I’ve got a TSTT GPRS/EDGE connection that’s consistently been more GPRS than EDGE in the two years that I’ve been using it. It allows me to view Instapaper text archives of websites I’d been meaning to read, view Twitter streams after a long wait and view Facebook chats after an even longer wait. E-mail trickles in, but viewing a website is simply out of the question.

Programmers hoping to deliver locally built apps for these mobile phones have had to build everything into the installed data on the phone and use a thin stream of data for updating information to avoid user meltdowns.
All of that is going to change quite soon. Faster mobile connections will be a boon for online developers hungry to delivery all the flashy app goodness that we’ve long envied in marketing and entertainment overseas.

It will also usher in the biggest fundamental change in the local media landscape since Alwin Chow shoved all the Guardian’s old green phosphor Microtec word processors into a backroom and forced everyone who worked here to use early desktop publishing systems.
“The system,” as it was called back then, was a horrible experience for almost everyone working at the paper, except the new people that Chow hired to make it work.

It was the first real world incarnation of a digital future that the Guardian’s staff had ever seen, and it was an ugly, confusing, constantly changing expression of the modern world.
That time of change is upon us again and local media is again unready.

Once handsets access the Internet at acceptable speeds, the first thing to multiply will be our consumption. We’re going to view more, listen to more and even read more Internet accessible content and consumers will inexorably favour content that’s focused on and tailored for the mobile experience.

The first push, then, is going to be on recreating existing website and online experiences so that they can be viewed in the tiny window of a mobile phone. That won’t be as hard as it used to be. Today’s responsive themes for content management driven websites can make that the work of days, not months.

It isn’t so clear how the traditional media outlets will respond to the next distribution amplification, when people realise that gathering and sharing information, a process already embraced with enthusiasm and often blunt agendas by a growing group of citizens, is much easier on a mobile broadband connection.

What’s been happening over the last three years has been impressive.
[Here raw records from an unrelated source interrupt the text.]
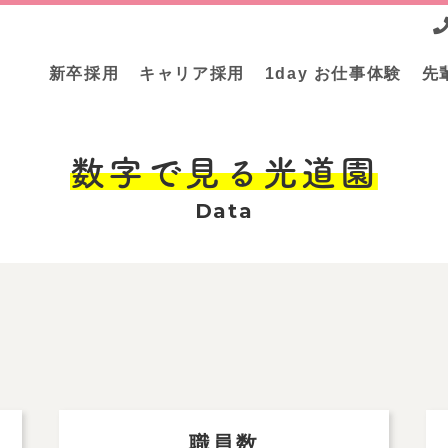
新卒採用
キャリア採用
1day お仕事体験
先
数字で見る光道園
Data
職員数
There are skeins of enthusiastically shared communications running through Facebook, Twitter, blogs and even within newspaper comments that run in parallel with traditional news reporting, but there are some newer isolated branches that thrive on their own.

Some of these discussions (let’s just call them that) leak into traditional media, often long after they have run their course online, but many never make the jump.
The real challenge that traditional media will face is not faster mobile broadband connections or an explosion of citizen journalism, it’s holding on to relevance, as news zips about on its own digitally enabled timelines, tied to no publication deadlines or broadcast schedules.

What happens when reporting the news becomes telling people what they already know? The answers to these inevitable changes in the way we consume news will be daunting for media information gatekeepers.
Media houses will be challenged to become more engaged with their audiences, reporting from inside the melee rather than from the remove of the press box.

Reports will demand the command and authority of true journalism, expanding, explaining and informing with a richness that’s outside the realm of a street-level op-ed.
Online content will need to become more expansive and more engaging that the shovelware that’s got us this far, enriching the understanding of those who continue to engage with us as sources of information.

Those who choose to respond to these realities, now just months away, will be rewarded by the only gift a mass audience can offer, their attention.
Media houses that fail to plug into these new digital newsstands risk losing the imprimatur of being first movers to the handset.